Aquel fue, seguramente, el momento más equivocado de la política educacional progresista, cuya doble consecuencia nos persigue hasta hoy.
Por un lado, canceló el canal formativo de una élite laica, modernizante, de ideas progresistas, base de nuestra República de las Letras y de una parte importante de la intelligentsia político-cultural del país. Ello permitió concentrar la educación de las élites en colegios particulares pagados, los más ricos en capitales de todo tipo. Se debilitó así al máximo el soporte que había hecho posible la emergencia de estratos medios directivos, dotados de capital cognitivo-académico certificado por el sistema educacional.
Por otro lado, y como consecuencia de lo anterior, la educación público-estatal de excelencia, anteriormente modelo de mérito y esfuerzo, se desplomó. De dicho colapso, combinado con fenómenos más generales de desintegración social y socialización anómica, emergieron el instituto de los mamelucos blancos, grupos radicalizados contra las jerarquías docentes, el paro escolar confrontacional dentro del liceo y en las calles, la protesta violenta como arma de combate urbano; en fin, el debilitamiento inminente de toda la estructura público-estatal de la educación escolar. Ninguno de estos asuntos ha podido discutirse seriamente en la esfera de las políticas educacionales, independiente de las coaliciones en el gobierno. Cada administración entrega a sus sucesoras, como legado político, los mismos problemas, habitualmente agravados.

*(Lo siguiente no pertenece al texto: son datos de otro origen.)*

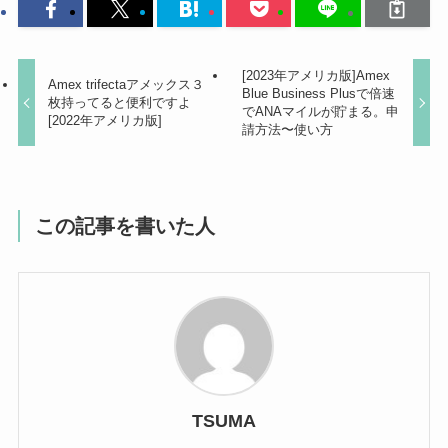
[2023年アメリカ版]Amex
Amex trifectaアメックス３
Blue Business Plusで倍速
枚持ってると便利ですよ
でANAマイルが貯まる。申
[2022年アメリカ版]
請方法〜使い方
この記事を書いた人
TSUMA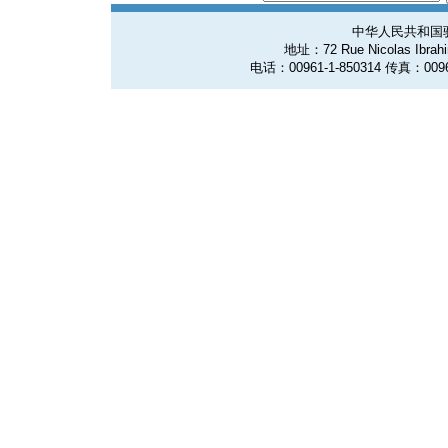
中华人民共和国
地址：72 Rue Nicolas Ibrahim
电话：00961-1-850314 传真：0096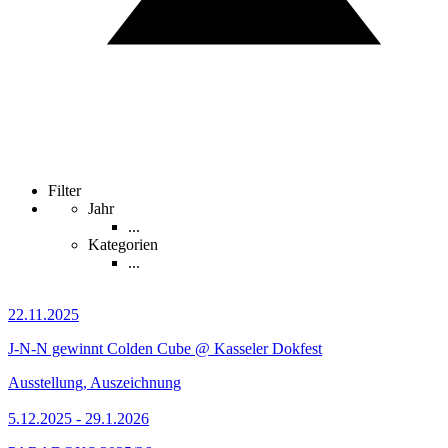
Filter
Jahr
...
Kategorien
...
22.11.2025
J-N-N gewinnt Colden Cube @ Kasseler Dokfest
Ausstellung, Auszeichnung
5.12.2025 - 29.1.2026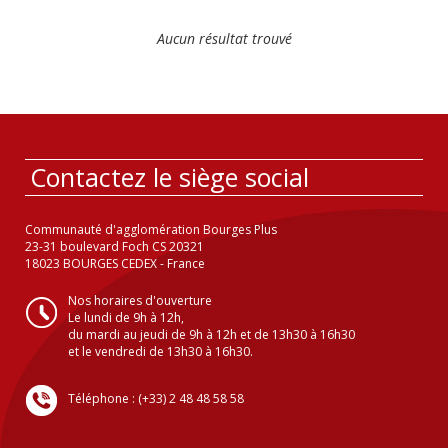
Aucun résultat trouvé
Contactez le siège social
Communauté d'agglomération Bourges Plus
23-31 boulevard Foch CS 20321
18023 BOURGES CEDEX - France
Nos horaires d'ouverture
Le lundi de 9h à 12h,
du mardi au jeudi de 9h à 12h et de 13h30 à 16h30
et le vendredi de 13h30 à 16h30.
Téléphone : (+33) 2 48 48 58 58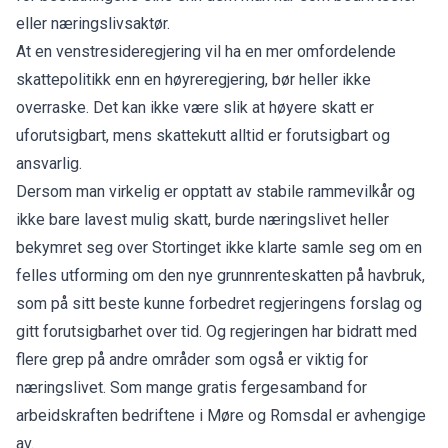
eller næringslivsaktør.
At en venstresideregjering vil ha en mer omfordelende
skattepolitikk enn en høyreregjering, bør heller ikke
overraske. Det kan ikke være slik at høyere skatt er
uforutsigbart, mens skattekutt alltid er forutsigbart og
ansvarlig.
Dersom man virkelig er opptatt av stabile rammevilkår og
ikke bare lavest mulig skatt, burde næringslivet heller
bekymret seg over Stortinget ikke klarte samle seg om en
felles utforming om den nye grunnrenteskatten på havbruk,
som på sitt beste kunne forbedret regjeringens forslag og
gitt forutsigbarhet over tid. Og regjeringen har bidratt med
flere grep på andre områder som også er viktig for
næringslivet. Som mange gratis fergesamband for
arbeidskraften bedriftene i Møre og Romsdal er avhengige
av.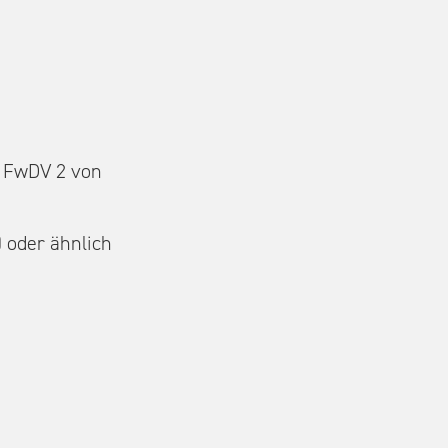
h FwDV 2 von
 oder ähnlich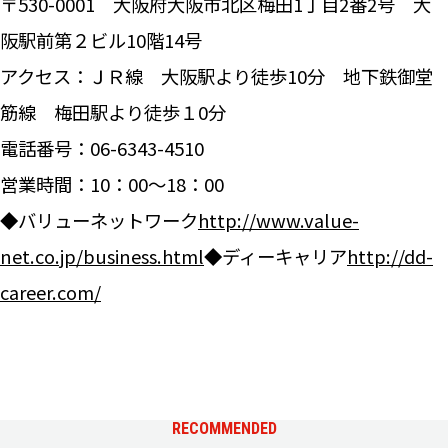
〒530-0001 大阪府大阪市北区梅田1丁目2番2号 大
阪駅前第２ビル10階14号
アクセス：ＪＲ線 大阪駅より徒歩10分 地下鉄御堂
筋線 梅田駅より徒歩１0分
電話番号：06-6343-4510
営業時間：10：00～18：00
◆バリューネットワーク
http://www.value-
net.co.jp/business.html
◆ディーキャリア
http://dd-
career.com/
RECOMMENDED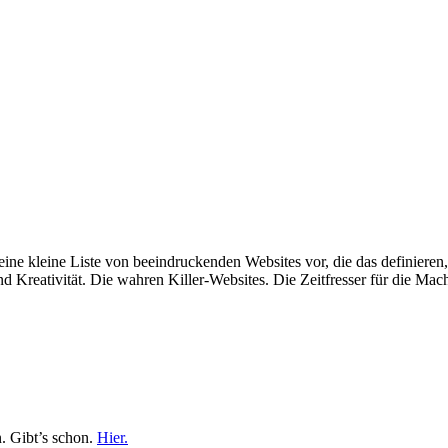
 eine kleine Liste von beeindruckenden Websites vor, die das definier
reativität. Die wahren Killer-Websites. Die Zeitfresser für die Mache
n. Gibt’s schon.
Hier.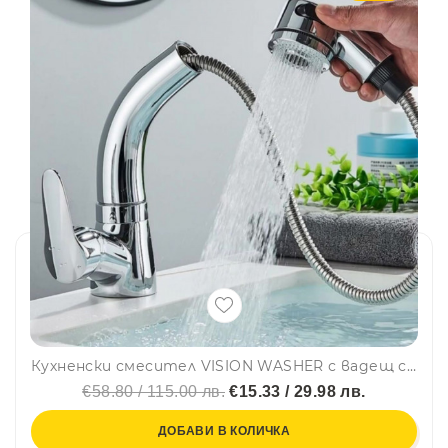
Кухненски смесител VISION WASHER с вадещ се чучур, повдигащо се тяло и аераторна глава
€58.80 / 115.00 лв.
€15.33 / 29.98 лв.
ДОБАВИ В КОЛИЧКА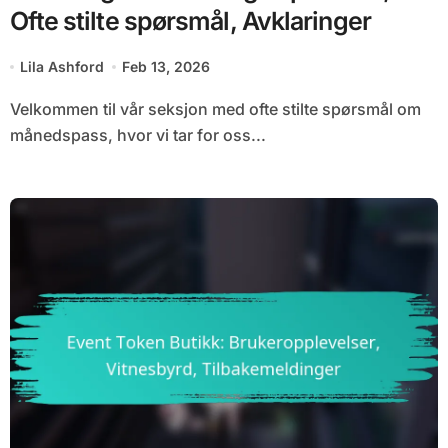
Ofte stilte spørsmål, Avklaringer
Lila Ashford
Feb 13, 2026
Velkommen til vår seksjon med ofte stilte spørsmål om
månedspass, hvor vi tar for oss...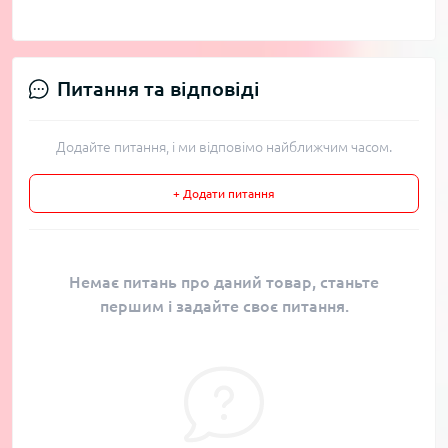
Питання та відповіді
Додайте питання, і ми відповімо найближчим часом.
+ Додати питання
Немає питань про даний товар, станьте
першим і задайте своє питання.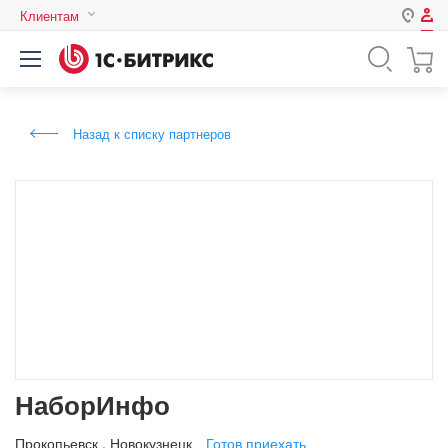
Клиентам
Авторизация
Россия
Нет аккаунта?
Зарегистрироваться
Казахстан
Назад к списку партнеров
Беларусь
Логин
Пароль
Запомнить меня на этом
компьютере
Забыли свой пароль?
НаборИнфо
или войдите с помощью
Прокопьевск
,
Новокузнецк
Готов приехать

A veces se buscan sustitutos, como los colegios bicentenario, para reabrir algún canal que responda a los anhelos de miles, cientos de miles, de familias que identifican el futuro de sus hijos con el capital educacional conseguido con su propio esfuerzo a través de las instituciones educativas.
O bien, se sustituye a las municipalidades como sostenedoras de la educación público-estatal por los SLEP, pero sin un diseño riguroso ni técnicamente bien fundado. Como resultado, estos servicios locales empiezan a semejar un símbolo de políticas infundadas, movidas por pasiones y mitos, más que por la evidencia, el juicio maduro y lo que Maquiavelo llamaba la virtú. O sea, la capacidad de crear instituciones en condiciones de hacer frente a los golpes de la Fortuna. De esta manera conduce hoy la sociedad chilena su política educacional. En medio de un gran desorden y confusión de ideas y propósitos, usando a la educación, más bien, como terreno para dar batallas ideológicas y a los instrumentos de política —Simce, SAE, subvención escolar, evaluación docente, SLEP, perspectiva no-sexista y así por delante— como medios destinados a atacar o defenderse.
Oficialismo y oposición vienen jugando este juego por lo menos desde hace una década. Los resultados están a la vista. Los aprendizajes están estancados. El clima escolar es tenso y exhibe desequilibrios emocionales, falta de disciplina y una corriente contagiosa de microviolencias. Las comunidades escolares están insatisfechas. Los problemas más elementales —de infraestructura, vacantes suficientes, asistencia, colaboración estatal y sociedad civil— se prolongan sin que los agentes políticos, de uno y otro lado, asuman sus responsabilidades y se pongan de acuerdo para detener esta deriva autodestructiva.